Wednesday 24 September 2008

Reorderable tables II: Bertin versus the Spiders

Chandoo at Pointy Haired Dilbert has a post about the inadequacies of radar, or spider, charts; using a sample of four (software?) options to be selected, and six scores by various criteria, he presents them as a radar chart:
Not very informative. So he tries it as a "petal chart"
Still not showing much. The circular formats of radar and petal charts don't really add value in this case, since we expect to be able to sort best from worst, and we don't really care if the best comes round to meet the worst, like the worm Ouroboros chomping on its own tail.

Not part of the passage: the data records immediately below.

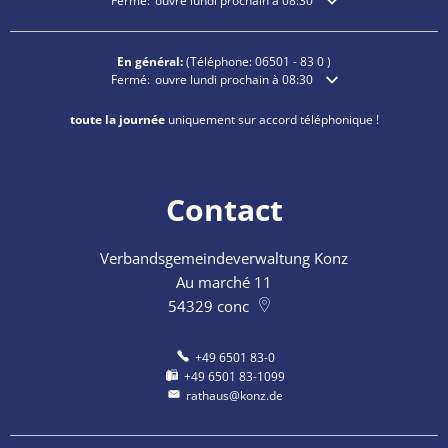
Cliquez pour masquer les heures d'ouverture ou de fermetu
Fermé:
ouvre lundi prochain à 08:30
En général:
(Téléphone:
06501 - 83 0
)
Cliquez pour masquer les heures d'ouverture ou de fermetu
Fermé:
ouvre lundi prochain à 08:30
toute la journée
uniquement sur accord téléphonique !
Contact
Verbandsgemeindeverwaltung Konz
Au marché 11
54329
conc
+49 6501 83-0
+49 6501 83-1099
rathaus@konz.de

Bertin says every graph is just a table really: this is the table in question:
So why not just show it as a table?
I've re-ordered the criteria and options to show a rough diagonal trend. The criteria are obviously re-orderable categories, and I assume the options are, even though they're numbered 1-4. I take it that's just anonymising. Clearly Option 1 is the package for you if performance and scalability are what you're looking for, while you should consider option 2 if you really care about usability and flexibility. Sometimes the options in the middle excel at some crieria in the middle, but in this case options 3 and 4 don't really have anything to offer against the all-round competence of option 1.

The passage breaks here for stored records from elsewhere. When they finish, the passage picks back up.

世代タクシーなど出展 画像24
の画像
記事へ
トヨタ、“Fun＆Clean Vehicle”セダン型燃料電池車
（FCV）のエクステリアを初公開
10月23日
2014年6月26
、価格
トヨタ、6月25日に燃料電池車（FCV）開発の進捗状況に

The spot matrix is a favourite of mine, and does appear in Semiologie graphique, but Bertin more frequently shows his tables as a stacked bar chart:
Finally, has re-ordering helped the spider?
Sadly, no.

Tuesday 23 September 2008

Giving in to data loss aversion

D. Kelly O'Day, of the Process Trends web site, has a new Charts & Graphs blog, and his first post comments on the US Census Bureau's Current Population Reports data discussed by Jorge Camoes, and Andreas Lipphardt at xlcubed.com, as an example of a confusing data set with too much detail, or is it just detail in need of sensitive presentation?



(as reader michael rightly points out in comments on the XLCubed post, this can't be showing the rise of income disparity, because it's percentage of households against fixed income level, not percentage of income against fixed household quantiles. Also, the series tops out at $100k, which is peanuts compared to the super-rich levels where the income transfer of the last few decades has really been most spectacular.)

Kelly abandons the time series approach to present the two end points in a dot plot:



However, I think that reducing the curves to a pair of points, one in 1967 and one in 2007, loses a lot of information that the full time series has to tell. So, in the spirit of defending loss aversion, I wondered if a readable time series graph could be constructed that would give real insights into the census table.

First, I made it a cumulative graph, so each income bracket now goes from zero to n(i), not n(i-1) to n(i). This means the lines can't cross any more, which should help:



I eliminated the >$100k line, as this is now by definition 100% of the households, cumulatively. As we see, the percentage of households making under $100k in constant dollars falls steadily from 1967 to 2005, which is just what we would expect from economic growth, and a desirable result. You want more people getting richer. However, this does not carry through to all income levels, which fall by less and less.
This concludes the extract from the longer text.